Most FB and Twitter links fizzle within hours (graph via bit.ly)
Facebook and Twitter are like crack. It’s like, gimme crack, gimme crack, gimme crack, and then you can’t remember shit. The emphasis is all on the right now, and archives are (were) an almost foreign concept. The Facebook Timeline for profiles is supposed to resolve this, but they’ve recently gotten rid of discussion tabs for (business) pages without really replacing their organizational ability. Twitter is even worse.

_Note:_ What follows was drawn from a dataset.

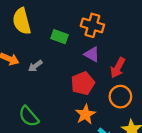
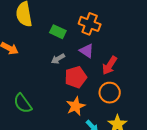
gray arrow: (35, 66) -> (58, 59), moved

My main issue is that neither network has good search. I don’t mean search within the now, I mean, how do I find something I said two months ago, or even two days? It’s very difficult. For Facebook, I’ve used Google site search [site:fb.com/indiblog whatever you want to search for], but that’s pretty crap. Honestly, if I want to find something I either open every single ‘more posts’ in succession, or give up. Twitter has acquired BackTweets, but they’re still no better.

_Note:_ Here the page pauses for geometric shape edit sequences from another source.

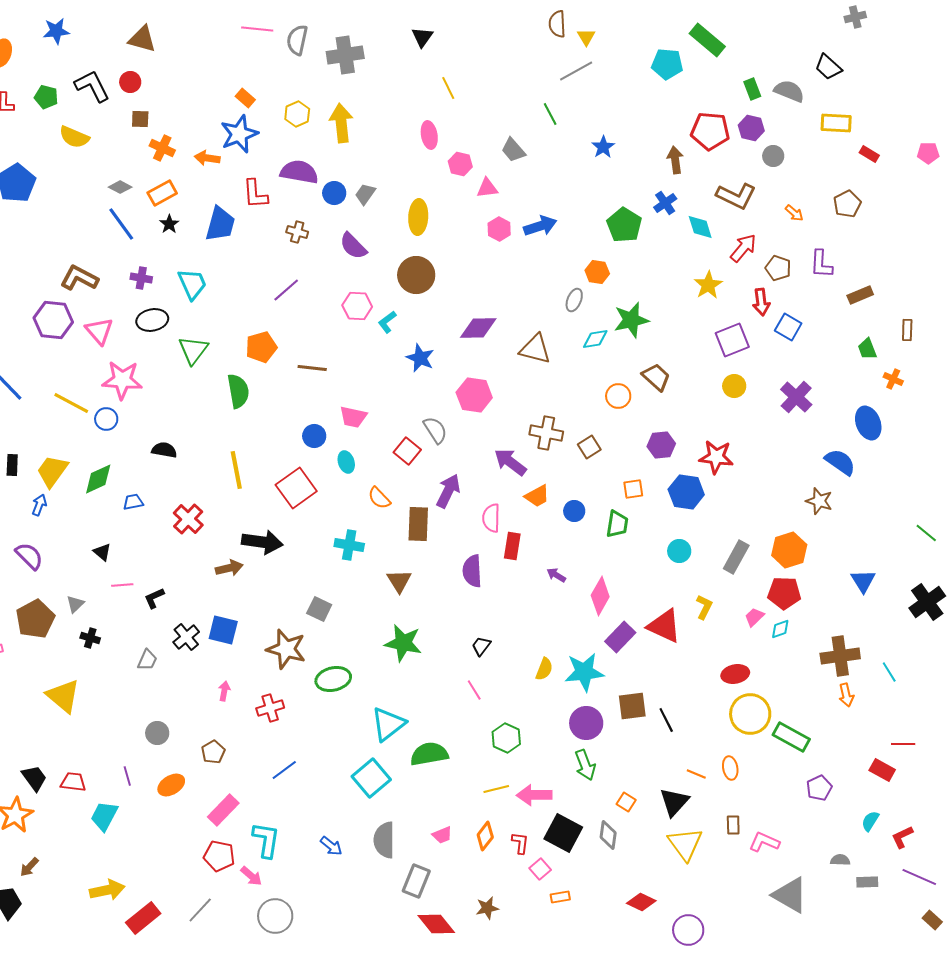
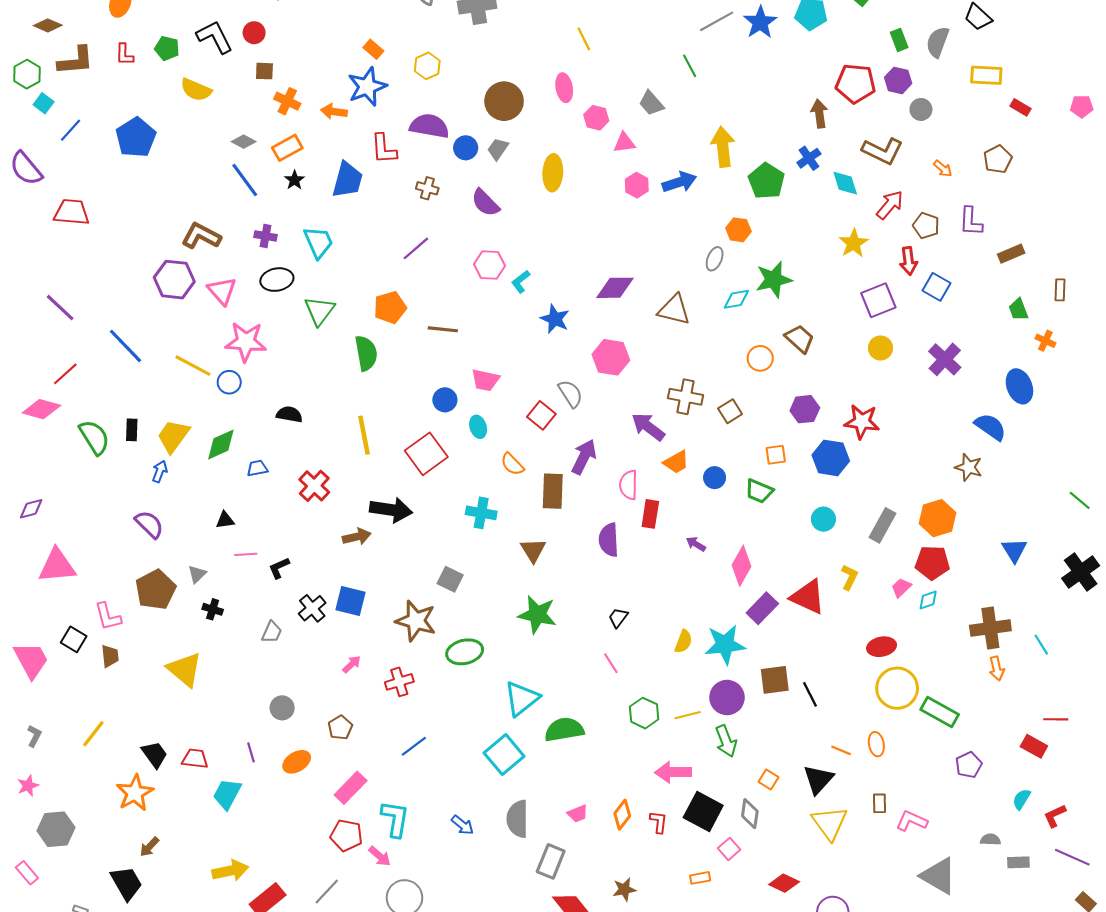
gray semicircle: (789, 91) -> (938, 42), turned -92
yellow arrow: (341, 123) -> (723, 147), moved
blue star: (603, 147) -> (760, 22), moved, size x1.4
brown circle: (416, 275) -> (504, 101), moved
green trapezoid: (617, 524) -> (759, 491), turned 104
black triangle: (102, 552) -> (225, 520), turned -48
pink arrow: (224, 691) -> (352, 664), turned 36
yellow line: (496, 789) -> (688, 715), moved
pink square: (540, 869) -> (729, 849), moved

The broader philosophical idea here is that new is always better, which it kinda is, except there comes a point where new isn’t new anymore, and then old becomes gold. Like skinny jeans, or growing your own food. Or disco (electro).
The challenge for social networks is how to get beyond the new and the challenge for media in general is to get beyond news. For a while information was scarce and just producing it was great. The challenge for new media, more oral than literal in nature, to get their archives and search right, to balance relevance with novelty. I assume this something Google is working on. Google Plus didn’t have search for a while, but now it kinda does. Still not using it, but good idea.

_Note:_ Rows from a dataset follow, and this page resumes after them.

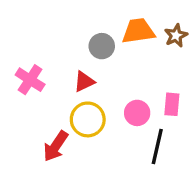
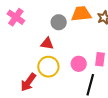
pink cross: (30, 80) -> (16, 17), moved
red triangle: (84, 82) -> (47, 43), turned 32

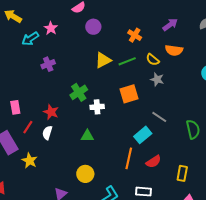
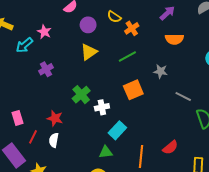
orange cross: (135, 35) -> (132, 28), turned 32
yellow triangle: (103, 60) -> (89, 52), moved
yellow semicircle: (153, 60) -> (114, 17), moved
gray line: (159, 117) -> (183, 97), moved
cyan rectangle: (143, 135) -> (117, 130), moved
green triangle: (87, 136) -> (106, 152), moved
red semicircle: (153, 162) -> (170, 147), moved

In working on Kottu, this was the main challenge. At one point we had 1,000 blogs and it was like, woo-hoo, except I couldn’t find anything to read. We’re trying to balance that with ‘spiciness’ measure (social and click buzz) but even that involves a balance of letting posts fizzle out, or letting them build value after time. The half life of a link on Twitter or Facebook is about 2.8 hours or 3.2 hours, respectively, but that obviously doesn’t mean that content is only interesting for that long. That’s just a bias of the medium, one which new tech needs to cut against.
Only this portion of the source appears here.